With the support and excitement of having other people like me actually look up to me and use my advice and suggestions, I managed to get rid of another 10 pounds and was finally at 182 (so, so close!).
In the spring of 2014 I won my first singles tennis tournament. Yes, me, the girl who could barely run a few feet without stopping for air. After the first one I won 3 more singles tournaments and 3 doubles. There was a day when I played 7 hours back to back (3 events) and guess what… At the end of the day I was tired but nothing hurt!
August 2014 I went into Phase again AND reached 169! Yes, not only have I achieved my dream weight, I have gone beyond.

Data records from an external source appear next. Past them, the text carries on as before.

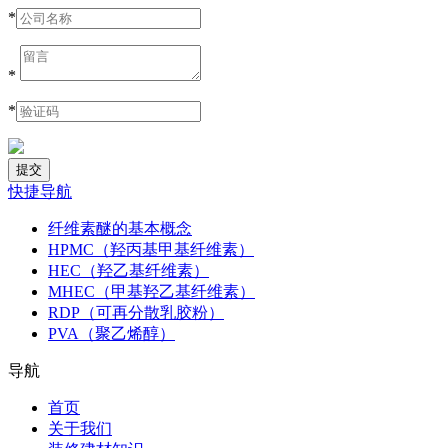
*
*
*
快捷导航
纤维素醚的基本概念
HPMC（羟丙基甲基纤维素）
HEC（羟乙基纤维素）
MHEC（甲基羟乙基纤维素）
RDP（可再分散乳胶粉）
PVA（聚乙烯醇）
导航
首页
关于我们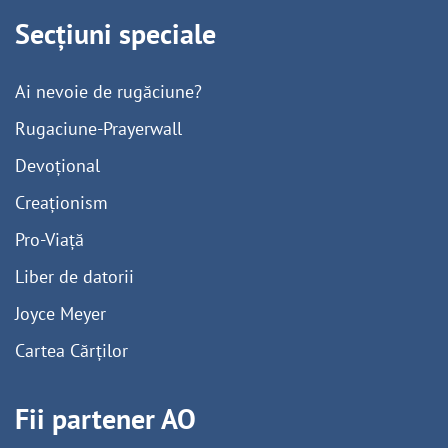
Secțiuni speciale
Ai nevoie de rugăciune?
Rugaciune-Prayerwall
Devoțional
Creaționism
Pro-Viață
Liber de datorii
Joyce Meyer
Cartea Cărților
Fii partener AO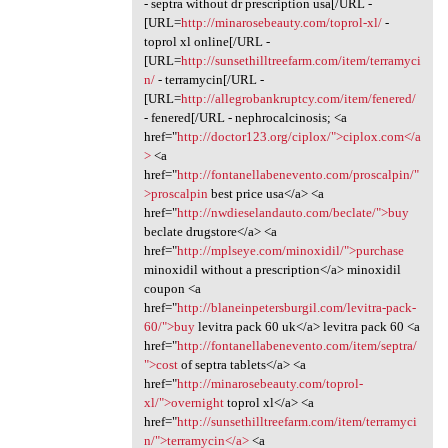
- septra without dr prescription usa[/URL -
[URL=
http://minarosebeauty.com/toprol-xl/
-
toprol xl online[/URL -
[URL=
http://sunsethilltreefarm.com/item/terramyci
n/
- terramycin[/URL -
[URL=
http://allegrobankruptcy.com/item/fenered/
- fenered[/URL - nephrocalcinosis; <a
href="
http://doctor123.org/ciplox/">ciplox.com</a
>
<a
href="
http://fontanellabenevento.com/proscalpin/"
>proscalpin
best price usa</a> <a
href="
http://nwdieselandauto.com/beclate/">buy
beclate drugstore</a> <a
href="
http://mplseye.com/minoxidil/">purchase
minoxidil without a prescription</a> minoxidil
coupon <a
href="
http://blaneinpetersburgil.com/levitra-pack-
60/">buy
levitra pack 60 uk</a> levitra pack 60 <a
href="
http://fontanellabenevento.com/item/septra/
">cost
of septra tablets</a> <a
href="
http://minarosebeauty.com/toprol-
xl/">overnight
toprol xl</a> <a
href="
http://sunsethilltreefarm.com/item/terramyci
n/">terramycin</a>
<a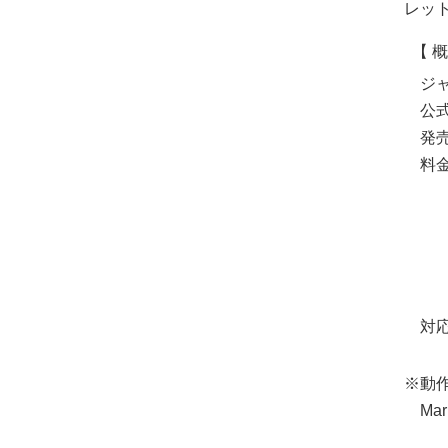
レッ
【 概
ジ
公
発
料
対
※動
Mar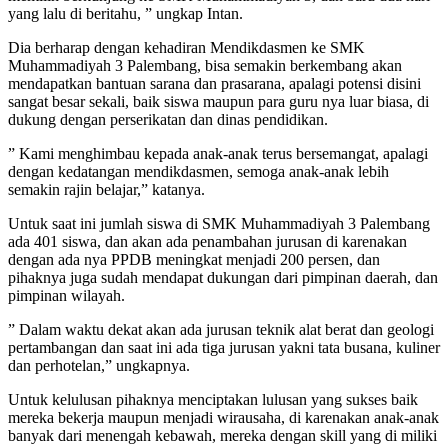
yang lalu di beritahu, ” ungkap Intan.
Dia berharap dengan kehadiran Mendikdasmen ke SMK
Muhammadiyah 3 Palembang, bisa semakin berkembang akan
mendapatkan bantuan sarana dan prasarana, apalagi potensi disini
sangat besar sekali, baik siswa maupun para guru nya luar biasa, di
dukung dengan perserikatan dan dinas pendidikan.
” Kami menghimbau kepada anak-anak terus bersemangat, apalagi
dengan kedatangan mendikdasmen, semoga anak-anak lebih
semakin rajin belajar,” katanya.
Untuk saat ini jumlah siswa di SMK Muhammadiyah 3 Palembang
ada 401 siswa, dan akan ada penambahan jurusan di karenakan
dengan ada nya PPDB meningkat menjadi 200 persen, dan
pihaknya juga sudah mendapat dukungan dari pimpinan daerah, dan
pimpinan wilayah.
” Dalam waktu dekat akan ada jurusan teknik alat berat dan geologi
pertambangan dan saat ini ada tiga jurusan yakni tata busana, kuliner
dan perhotelan,” ungkapnya.
Untuk kelulusan pihaknya menciptakan lulusan yang sukses baik
mereka bekerja maupun menjadi wirausaha, di karenakan anak-anak
banyak dari menengah kebawah, mereka dengan skill yang di miliki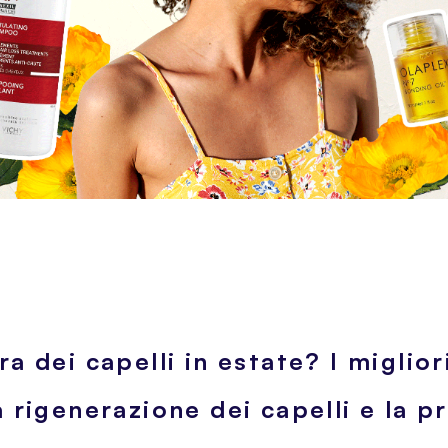
 dei capelli in estate? I miglior
 rigenerazione dei capelli e la p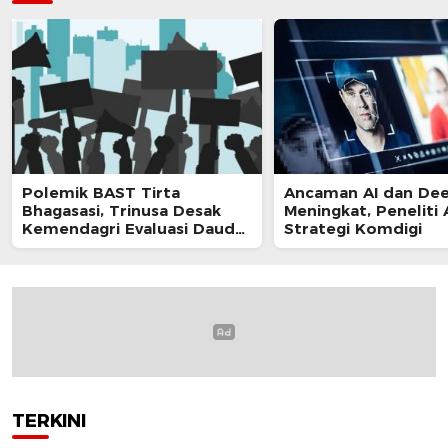
Polemik BAST Tirta
Ancaman AI dan De
Bhagasasi, Trinusa Desak
Meningkat, Peneliti 
Kemendagri Evaluasi Daud
Strategi Komdigi
Husin
TERKINI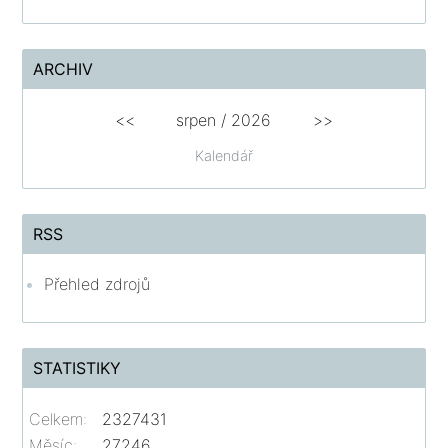
ARCHIV
<<
srpen
/
2026
>>
Kalendář
RSS
Přehled zdrojů
STATISTIKY
Celkem:
2327431
Měsíc:
27246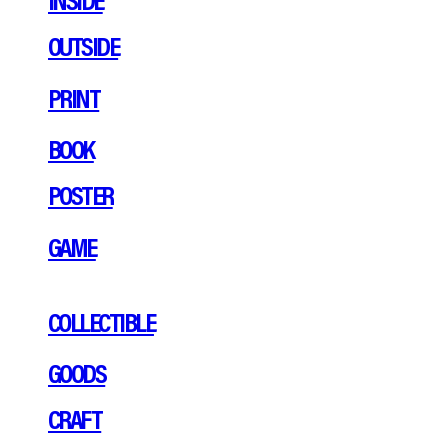
OUTSIDE
PRINT
BOOK
POSTER
GAME
COLLECTIBLE
GOODS
CRAFT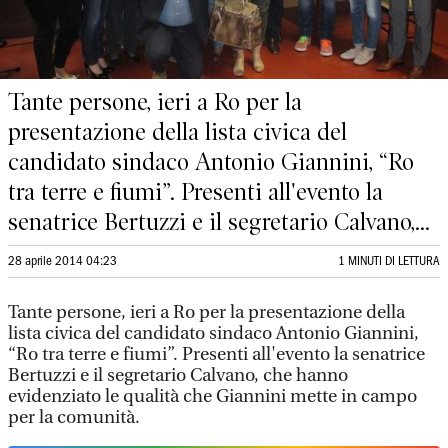
Tante persone, ieri a Ro per la
presentazione della lista civica del
candidato sindaco Antonio Giannini, “Ro
tra terre e fiumi”. Presenti all'evento la
senatrice Bertuzzi e il segretario Calvano,...
28 aprile 2014 04:23
1 MINUTI DI LETTURA
Tante persone, ieri a Ro per la presentazione della
lista civica del candidato sindaco Antonio Giannini,
“Ro tra terre e fiumi”. Presenti all'evento la senatrice
Bertuzzi e il segretario Calvano, che hanno
evidenziato le qualità che Giannini mette in campo
per la comunità.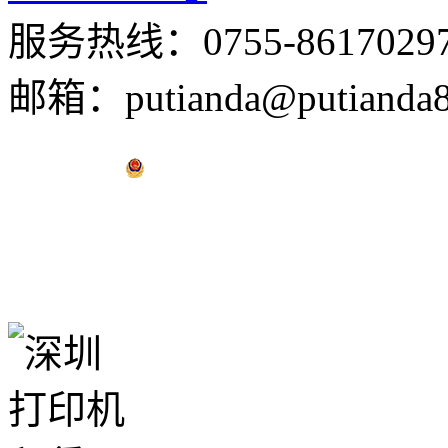
服务热线：0755-8617029
邮箱：putianda@putianda8
粤公网安备 44030502001823号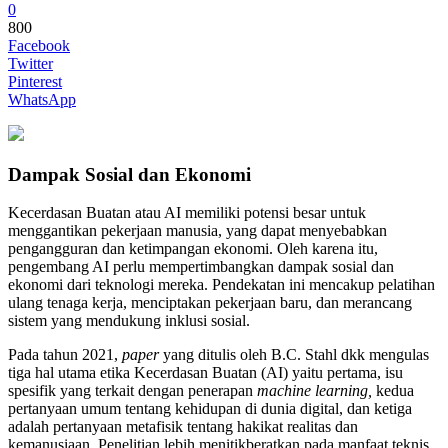
0
800
Facebook
Twitter
Pinterest
WhatsApp
Dampak Sosial dan Ekonomi
Kecerdasan Buatan atau AI memiliki potensi besar untuk
menggantikan pekerjaan manusia, yang dapat menyebabkan
pengangguran dan ketimpangan ekonomi. Oleh karena itu,
pengembang AI perlu mempertimbangkan dampak sosial dan
ekonomi dari teknologi mereka. Pendekatan ini mencakup pelatihan
ulang tenaga kerja, menciptakan pekerjaan baru, dan merancang
sistem yang mendukung inklusi sosial.
Pada tahun 2021,
paper
yang ditulis oleh B.C. Stahl dkk mengulas
tiga hal utama etika Kecerdasan Buatan (AI) yaitu pertama, isu
spesifik yang terkait dengan penerapan
machine learning,
kedua
pertanyaan umum tentang kehidupan di dunia digital, dan ketiga
adalah pertanyaan metafisik tentang hakikat realitas dan
kemanusiaan. Penelitian lebih menitikberatkan pada manfaat teknis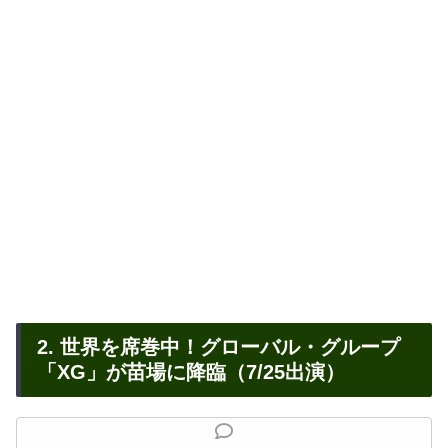
2. 世界を席巻中！グローバル・グループ
「XG」が苗場に降臨（7/25出演）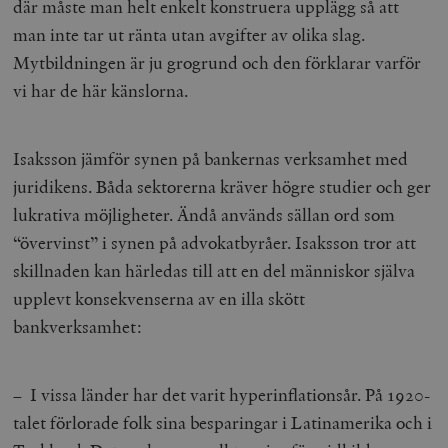
där måste man helt enkelt konstruera upplägg så att
man inte tar ut ränta utan avgifter av olika slag.
Mytbildningen är ju grogrund och den förklarar varför
vi har de här känslorna.
Isaksson jämför synen på bankernas verksamhet med
juridikens. Båda sektorerna kräver högre studier och ger
lukrativa möjligheter. Ändå används sällan ord som
“övervinst” i synen på advokatbyråer. Isaksson tror att
skillnaden kan härledas till att en del människor själva
upplevt konsekvenserna av en illa skött
bankverksamhet:
– I vissa länder har det varit hyperinflationsår. På 1920-
talet förlorade folk sina besparingar i Latinamerika och i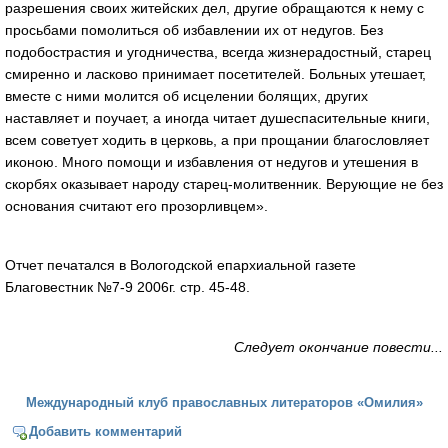
разрешения своих житейских дел, другие обращаются к нему с
просьбами помолиться об избавлении их от недугов. Без
подобострастия и угодничества, всегда жизнерадостный, старец
смиренно и ласково принимает посетителей. Больных утешает,
вместе с ними молится об исцелении болящих, других
наставляет и поучает, а иногда читает душеспасительные книги,
всем советует ходить в церковь, а при прощании благословляет
иконою. Много помощи и избавления от недугов и утешения в
скорбях оказывает народу старец-молитвенник. Верующие не без
основания считают его прозорливцем».
Отчет печатался в Вологодской епархиальной газете
Благовестник №7-9 2006г. стр. 45-48.
Следует окончание повести...
Международный клуб православных литераторов «Омилия»
Добавить комментарий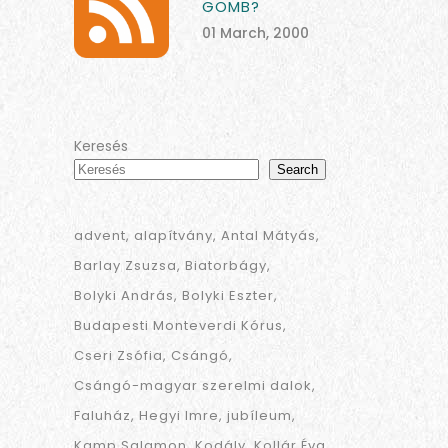
GOMB?
01 March, 2000
Keresés
Search
advent
alapítvány
Antal Mátyás
Barlay Zsuzsa
Biatorbágy
Bolyki András
Bolyki Eszter
Budapesti Monteverdi Kórus
Cseri Zsófia
Csángó
Csángó-magyar szerelmi dalok
Faluház
Hegyi Imre
jubíleum
Kamp Salamon
Kodály
Kollár Éva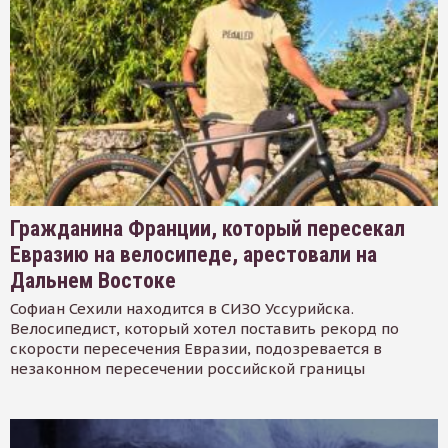
Гражданина Франции, который пересекал
Евразию на велосипеде, арестовали на
Дальнем Востоке
Софиан Сехили находится в СИЗО Уссурийска.
Велосипедист, который хотел поставить рекорд по
скорости пересечения Евразии, подозревается в
незаконном пересечении российской границы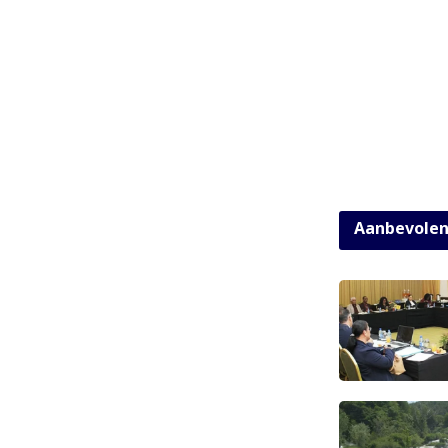
Aanbevole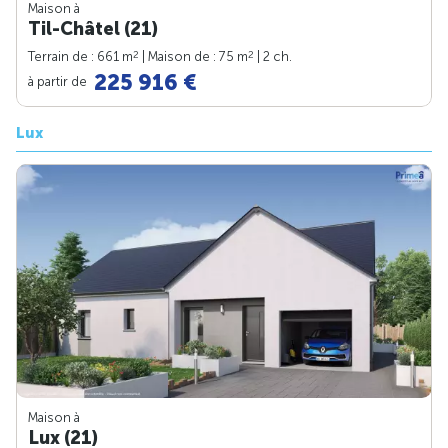
Maison à
Til-Châtel (21)
2
2
Terrain de : 661 m
| Maison de : 75 m
| 2 ch.
225 916 €
à partir de
Lux
Maison à
Lux (21)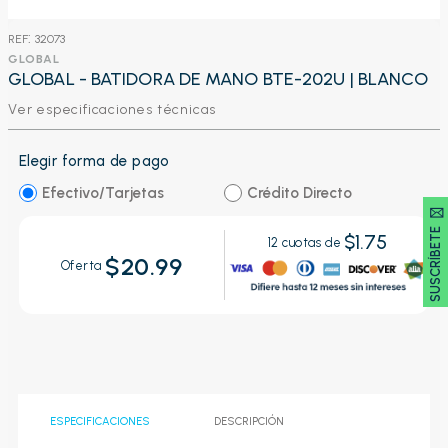
:
32073
GLOBAL
GLOBAL - BATIDORA DE MANO BTE-202U | BLANCO
Ver especificaciones técnicas
Elegir forma de pago
Efectivo/Tarjetas
Crédito Directo
SUSCRÍBETE 🖂
$1.75
12
cuotas de
$20.99
Oferta
ESPECIFICACIONES
DESCRIPCIÓN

I step on the scale and have to step on it again to make sure it is not wrong. I do still see myself as heavier than I am and I think it will take time for my brain to catch up with my body. I am OK with that.
I started getting more attention from men and it feels so good to know other men find me attractive. The other day this cute young guy (probably 25) ran up to me and handed me a piece of paper saying, ‘I think you dropped this!’ I looked and there it was—his name and number. Totally made my day!
First thing that came to my mind when I saw myself in pictures at 169: “I wish my dad could see me right now, he loved me the way I was but I would have loved for him to see me now and see a smile on his face…”. Every day I remember him and think how much life would be better if he was still around. I wish I could say losing someone with time becomes OK but it doesn’t. I am proud that I did not sink low or allow myself to go into a depression (been there before). I chose to take something really really bad and make something good out of it. I know my Dad is smiling down on me from wherever he is.”
I cannot thank Gods enough for leading me to this lifestyle. It changed my life; it made me a better person; it taught me how to be a better mother and wife. I truly love my life and the only thing I am sad about is that I didn’t do it sooner.